First we talked to Leon, he's an entomologist at the museum. Leon explained that butterflies get there color one of two ways--either through pigment or through iridescence. The Blue Morpho gets its color from iridescence, giving off two different colors depending on how you look at it. Leon explained that iridescence can be found in things like soap bubbles and oil slicks, so we decided to try it for ourselves! After playing with some soap bubbles we met up with Fred at Duke University to figure out how exactly the iridescence in a butterfly wing and the iridescence in a soap bubble were related. Fred suggested that we try a color test at home to see which butterfly wings contained pigment and which contained iridescence. We did this by dropping some acetone onto different wings and observing if any change occurred.

What did we find out?
We discovered that iridescence had something to do with the thickness of the object (like the bubbles). We saw that the thinner part of the bubble contained almost no iridescence while the thicker part became a swirl of colors. After talking to Fred we learned that this is due to structure of the object. A butterfly wing is made up of many scales and in between each scale is an air pocket where lots of tiny holes (like bubbles) were all lined up together--this is where the iridescence came from! The color test we performed at home showed that some butterflies have pigment, some have iridescence and some have both.

What can you do?
  • Have a Bubble Party and experiment with new ways to make bubbles! Dip the wide end of a funnel into a bubble solution and blow through the narrow end. Blow a mass of bubbles by dipping a tea strainer into a bubble solution. Dip a straw into a bubble solution and blow slowly. Who can create the biggest bubble?
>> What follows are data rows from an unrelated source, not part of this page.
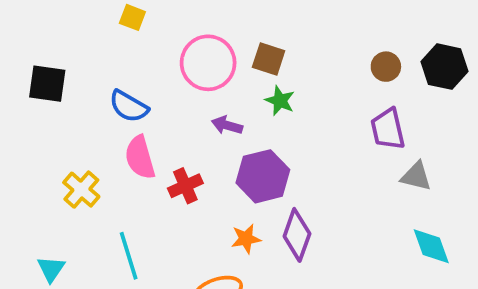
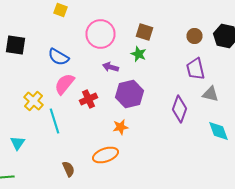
brown square: (269, 59) -> (144, 32), moved
pink semicircle: (140, 157) -> (64, 84), turned 55
purple diamond: (297, 235) -> (180, 109), moved
cyan line: (129, 256) -> (54, 121), moved

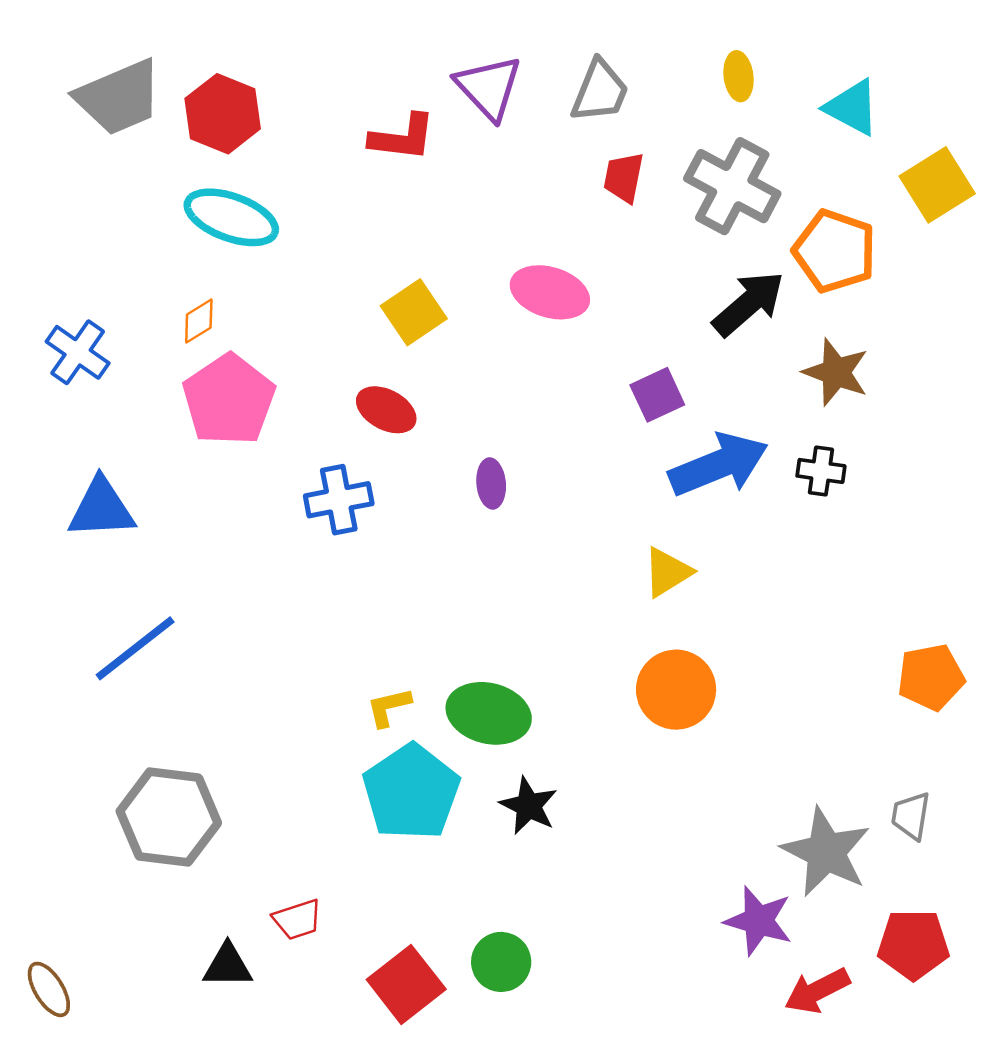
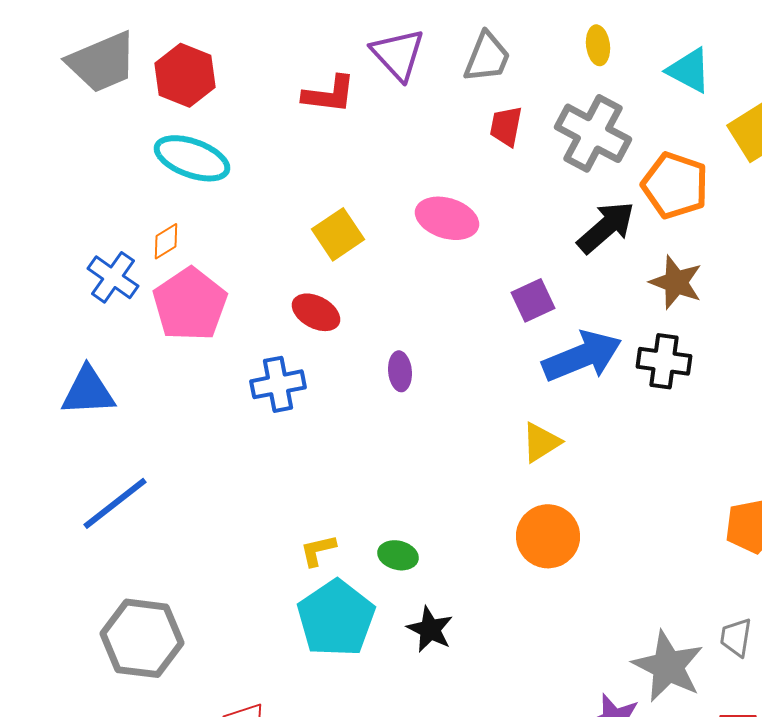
blue cross: (78, 352) -> (113, 277), moved
black cross: (821, 471) -> (664, 361), size x1.4
green ellipse: (489, 713) -> (398, 555), size x0.6

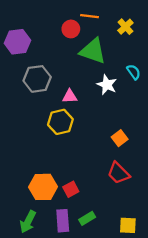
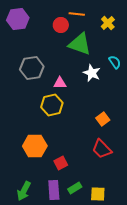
purple hexagon: (17, 42) -> (18, 19), moved
orange hexagon: (43, 187) -> (35, 146), moved
yellow square: (128, 225) -> (98, 194), moved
  • Recycle your leftover bits of soap to create a lasting jar of bubble mix. Just rinse off the soap ends and put them in a jar with some water and close the lid. Keep adding on to create a never ending bubble solution supply!
  • Welcome colorful butterflies to your house! Label 3 dishes that contain: plain water, sugar water and salt water. Place them outside and start your butterfly watch. Which dish attracts the most butterflies? How many different types of butterflies visited your house?
  • Have a peacock feather lying around? If not, you can get them at a local craft store. Some colors (especially the blue) change depending on how you look at them. Try tilting the feather to see this in action. What happens when you place a drop of water on that part of the feather? Does it look different after the water dries?